Nevertheless, Benitez in 2001 sued the Vista-based North Coast Women's Care Medical Group.
She and her lawyers successfully argued that a state law prohibiting businesses from discriminating based on sexual orientation applies to doctors.
The law was originally designed to prevent hotels, restaurants and other public services from refusing to serve patrons because of their race. The Legislature has since expanded it to cover characteristics such as age and sexual orientation.
"It was an awful thing to go through," Benitez said. "It was very painful: The fact that you have someone telling you they will not help you because of who you are, that they will deny your right to be a mother and have a family."
Benitez has given birth to three children through artificial insemination - Gabriel, 6, and twin daughters, Sophia and Shane, who turn 3 this weekend.
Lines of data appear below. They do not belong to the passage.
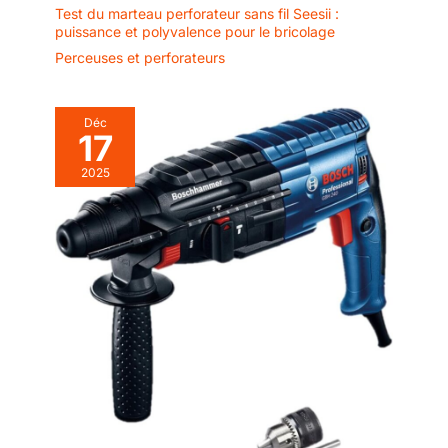
professionnels et les amateurs
Test du marteau perforateur sans fil Seesii :
supplémentaires et offrant une valeur exceptionnelle.
de bricolage.
puissance et polyvalence pour le bricolage
Perceuses et perforateurs
Déc
17
2025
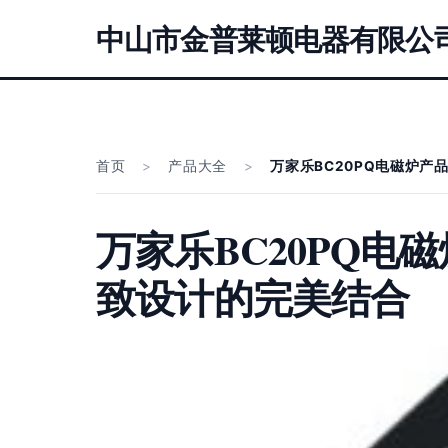
中山市金普莱顿电器有限公
首页
>
产品大全
>
万家乐BC20PQ电磁炉产
万家乐BC20PQ电
致设计的完美结合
She is raising them in Oceanside with her longtime partner, Joanne Clark.
Jennifer Pizer, Benitez's attorney, said that the ruling was "a victory for public health" and that she expected it to have nationwide influence.
"It was clear and emphatic that discrimination has no place in doctors' offices," Pizer said.
The court's ruling was unanimous and a succinct 18 pages.
Robert Tyler, one of the lawyers for the clinic, said that the ruling advanced the California Supreme Court's "radical agenda" and would help the campaign supporting November's ballot initiative that seeks to once again ban gay marriage in California.
"The Supreme Court's desire to promote the homosexual lifestyle at the risk of infringing upon the First Amendment right to free exercise of religion is what the public needs to learn about," said Tyler, who leads the nonprofit Advocates for Faith and Freedom in Murrieta, Calif.